Even before Matt Humphrey joined the WVU men’s basketball roster yesterday, there was at least realistic concern as to whether Elijah Macon could get himself right in the classroom in time to play for the Mountaineers.
I mean, way before yesterday.
But with Humphrey joining — and more on him in a moment — WVU now has 13 players enrolled who are on scholarship. That’s the NCAA maximum and that’s not a problem until you realize Macon, the top-rated recruit in WVU’s 2012 class, is not in that baker’s dozen.
Reason being? He’s back home in Columbus, Ohio, re-taking three of his core courses so he can replace three lower core grades. That would, ideally, raise his GPA which would then lower the target he has to hit on the ACT he took June 9. It’s not impossible, but certainly it’s not what one would call promising, either.
“I think everyone can be cautiously optimistic, but every college coach has a responsibility to do what’s in the best interest of his team,” Fulford said. “If there’s a kid out there who’s ready to go and he’s a good player – and obviously they do need a shooter, so it’s a good pick-up – I think you can understand making a decision that helps the team.

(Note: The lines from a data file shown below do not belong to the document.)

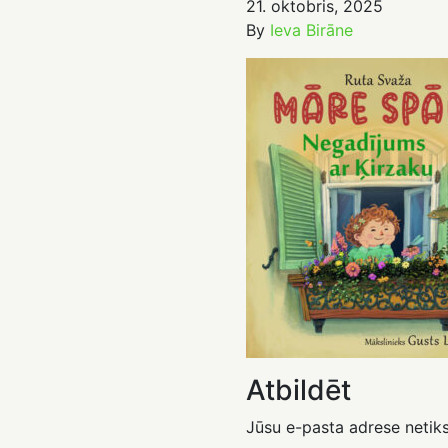
21. oktobris, 2025
By
Ieva Birāne
Atbildēt
Jūsu e-pasta adrese netiks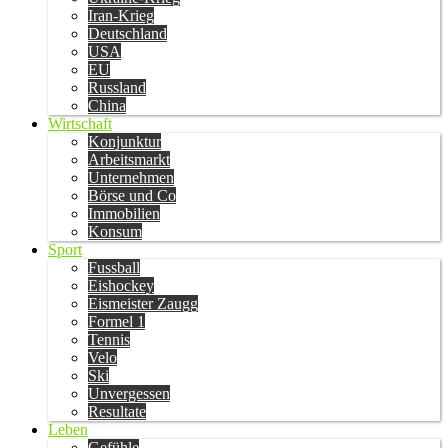
Iran-Krieg
Deutschland
USA
EU
Russland
China
Wirtschaft
Konjunktur
Arbeitsmarkt
Unternehmen
Börse und Co
Immobilien
Konsum
Sport
Fussball
Eishockey
Eismeister Zaugg
Formel 1
Tennis
Velo
Ski
Unvergessen
Resultate
Leben
Gefühle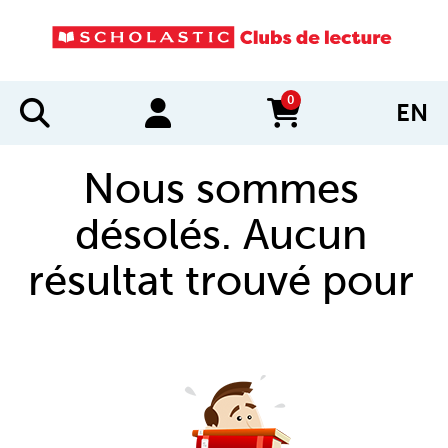
0
EN
items in cart
Nous sommes
désolés. Aucun
résultat trouvé pour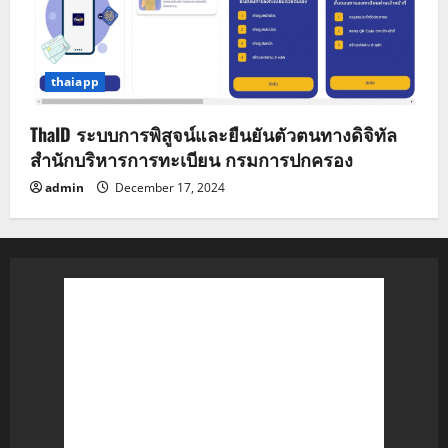
thaiapp
ThaID ระบบการพิสูจน์และยืนยันตัวตนทางดิจิทัล
สำนักบริหารการทะเบียน กรมการปกครอง
admin
December 17, 2024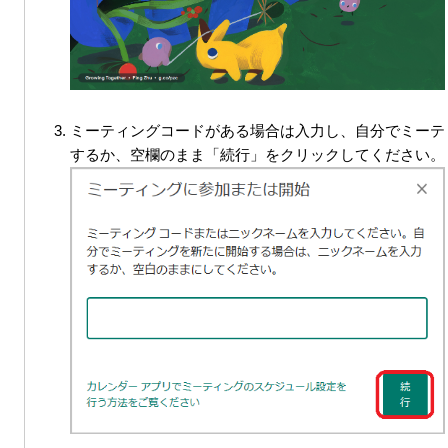
ミーティングコードがある場合は入力し、自分でミーテ
するか、空欄のまま「続行」をクリックしてください。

“But if Elijah makes it, they’ll figure it out. If he qualifies, he’ll have a scholarship.”
If you believe the hype, WVU doesn’t have 13 players better than Macon. Yet WVU does have 13 players who are “better” as far as the NCAA’s eligibility center is concerned.
So you have Matt Humphrey today, a 6 foot, 5 inch shooting guard raised on the aggressive Chicago style of hoops, but someone who has also traveled a bit in his career.
He started off at Oregon and battled youth and injuries on two so-so teams. Then came a transfer and a year sitting and watching before a solid 2011-12 season at Boston College.
He started 29 of 31 games and scored at least 10 points 17 times. Humphrey led the rebuilding Eagles in minutes (30.1) and steals (34), was second in scoring and 3-point baskets (55) and third in assists (50). Let’s stress rebuilding: That was a bad team (9-22 overall, 4-12 in the ACC) with guard problems and I imagine there were significant struggles for a new guy to work his way in there.
Still, he seems like a Huggins player in that he’s long on the perimiter and can do a few things pretty ably. Look closer, though, and you’ll find he’s not a terribly efficient player — and inefficiency in the backcourt was a problem last season.
Humphrey is a 35-percent shooter across his career and the majority of his field-goal attempts have been 3-pointers. Really: 526 career shots, 320 career 3-point shots. His 3-point percentages: 35.4, 33.9, 31.2.
That looks familiar, right?
Not surprisingly, he doesn’t get to the free-throw line very often, which means he’s not getting to the basket very often, despite his size. Only 20.4, 23.5 and 33.1 percent of his points have come on 2-point baskets and he’s only attempted 157 free throws in 94 games — and he shoots a very un-guardly 59.1 percent at the line.
Humphrey also has 85 career assists and 96 turnovers, but does block and steal the ball pretty well (29 and 68 in his career) and he’s become a better rebouncer over time, going from 1.5 per game as a freshman to 2.5 as a sophomore and then 3.4 last season.
He’ll have to focus on the above paragraph — shooters and scorers don’t often trend one way for three years and then reverse the trend for a season — and get better with the ball, but continue his good defense and rebounding if he’s to really help in his one season with WVU.